The thing about brand is, Apple uses a variety of manufacturers' memory (Samsung, Micron, Hynix, etc), just like our suppliers do. It's more important that the RAM is tested and verified compatible than what its individual brand is. We also sell Kingston, which is good for the people who want the extra security of the name, but I just cant justify to a Mac owner why a Kingston at $209 is worth the extra over our brand at $172 when the peformance, compatibility and warranty are exactly equal between the two.

The trap is in thinking that because there's a Kingston, or Crucial, or Samsung name on the module, that it is automatically compatible. There are thousands of different module part numbers, and only 2 or 3 of them are actually the compatible ones with your Mac. So people are unpleasently surprised when the inexpensive Kingston ValueRAM from BestBigFutureBoxBuyCompSalesShop doesn't work in their Mac, "But it says PC3200 on it!?!?" It was never intended or guaranteed by the manufacturer to work in Macs.


----------



## lindmar (Nov 13, 2003)

OK last question.
If I am to order 1 chip now and run at 1.25 gigs is it going to be worse down the road if I want the second chip or should I just get em both now.


----------



## CanadaRAM (Jul 24, 2005)

Chip designs change over time, so the only 100% way to get a matched pair is to buy them together. Otherwise, you are taking a small-to-medium risk that the pair won't be matched when you buy module 2. 

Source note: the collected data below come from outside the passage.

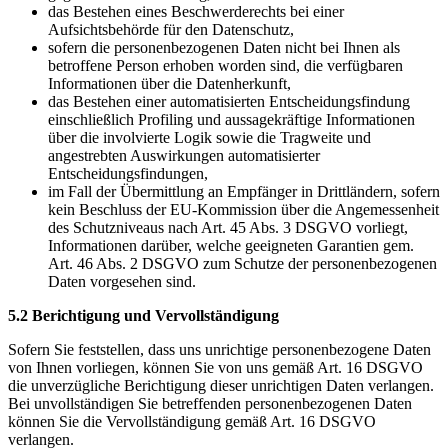
das Bestehen eines Beschwerderechts bei einer
Aufsichtsbehörde für den Datenschutz,
sofern die personenbezogenen Daten nicht bei Ihnen als
betroffene Person erhoben worden sind, die verfügbaren
Informationen über die Datenherkunft,
das Bestehen einer automatisierten Entscheidungsfindung
einschließlich Profiling und aussagekräftige Informationen
über die involvierte Logik sowie die Tragweite und
angestrebten Auswirkungen automatisierter
Entscheidungsfindungen,
im Fall der Übermittlung an Empfänger in Drittländern, sofern
kein Beschluss der EU-Kommission über die Angemessenheit
des Schutzniveaus nach Art. 45 Abs. 3 DSGVO vorliegt,
Informationen darüber, welche geeigneten Garantien gem.
Art. 46 Abs. 2 DSGVO zum Schutze der personenbezogenen
Daten vorgesehen sind.
5.2 Berichtigung und Vervollständigung
Sofern Sie feststellen, dass uns unrichtige personenbezogene Daten
von Ihnen vorliegen, können Sie von uns gemäß Art. 16 DSGVO
die unverzügliche Berichtigung dieser unrichtigen Daten verlangen.
Bei unvollständigen Sie betreffenden personenbezogenen Daten
können Sie die Vervollständigung gemäß Art. 16 DSGVO
verlangen.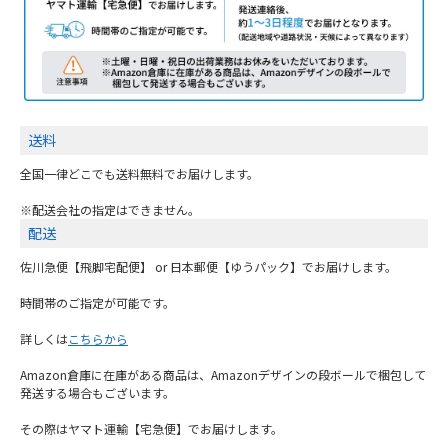
送料
全国一律どこでも送料無料でお届けします。
※配送会社の指定はできません。
配送
佐川急便【飛脚宅配便】 or 日本郵便【ゆうパック】でお届けします。
時間帯のご指定が可能です。
詳しくは
こちらから
Amazon倉庫に在庫がある商品は、Amazonデザインの段ボールで梱包して
発送する場合もございます。
その際はヤマト運輸【宅急便】でお届けします。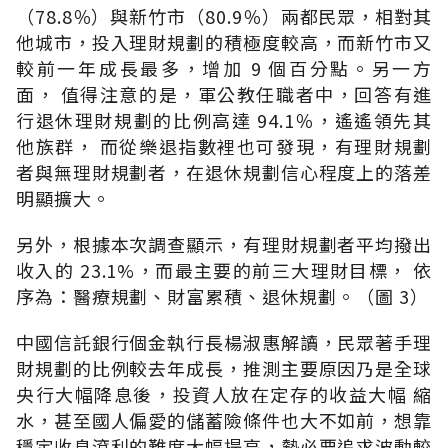
（78.8％）與新竹市（80.9％）兩都民眾，相對其
他城市，投入理財規劃的積極度較高，而新竹市又
較前一年成長最多，增加 9 個百分點。另一方
面， 值得注意的是，軍公教任職者中，回答有進
行退休理財規劃的比例高達 94.1％，遙遙領先其
他族群， 而從樂退指數裡也可發現，有理財規劃
者與無理財規劃者，在退休規劃信心程度上的落差
明顯擴大。
另外，根據本次調查顯示，有理財規劃者平均撥出
收入的 23.1%，而最主要的前三大理財目標， 依
序為：醫療規劃、財富累積、退休規劃。（圖 3）
中國信託銀行個金執行長楊淑惠解讀，民眾著手理
財規劃的比例較去年成長，推測主要原因乃是全球
央行大幅降息後，投資人放在定存的收益大幅 縮
水，甚至國人偏愛的儲蓄險條件也大不如前，想靠
穩定收息滾利的難度大幅提高，勢必要追求波動較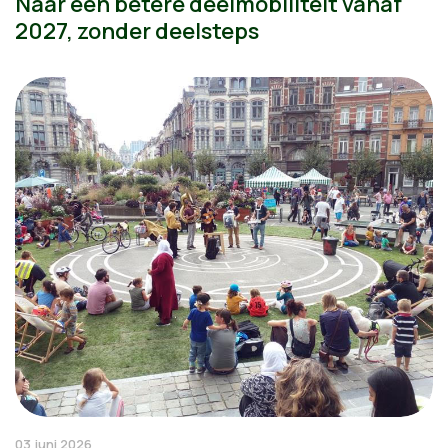
Naar een betere deelmobiliteit vanaf
2027, zonder deelsteps
03 juni 2026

If Apple did a better job of describing what they mean by "Composition" then perhaps youo could be more certain, but no RAM seller is in a poisition to absolutely guarantee matching of two different modules.


----------



## lindmar (Nov 13, 2003)

i see.. so the plot thickens..
do you guys have a deal if someone wants to order 2 1GB chips?


----------



## AdamS (Jun 7, 2005)

lindmar said:


> i see.. so the plot thickens..
> do you guys have a deal if someone wants to order 2 1GB chips?


Good question. I'm interested in picking up 1, possibly 2 1 GB sticks as my MacBook will be here tomorrow (crossing fingers).


----------



## CanadaRAM (Jul 24, 2005)

Rather than getting into quotes and all on the public forums, just PM the vendor or email them and let them know you're from ehMac, and you can get quotes. 

RAM prices change sometimes daily, so it's always a good idea to re-confirm price, availability and any discounts for a volume purchase.


----------



## mac_geek (May 14, 2005)

FWIW, I purchased 2 1GB matched RAM for my iMac G5 last year from CanadaRAM and was very happy with the price and delivery speed. Oh, and yeah - the RAM works great.


----------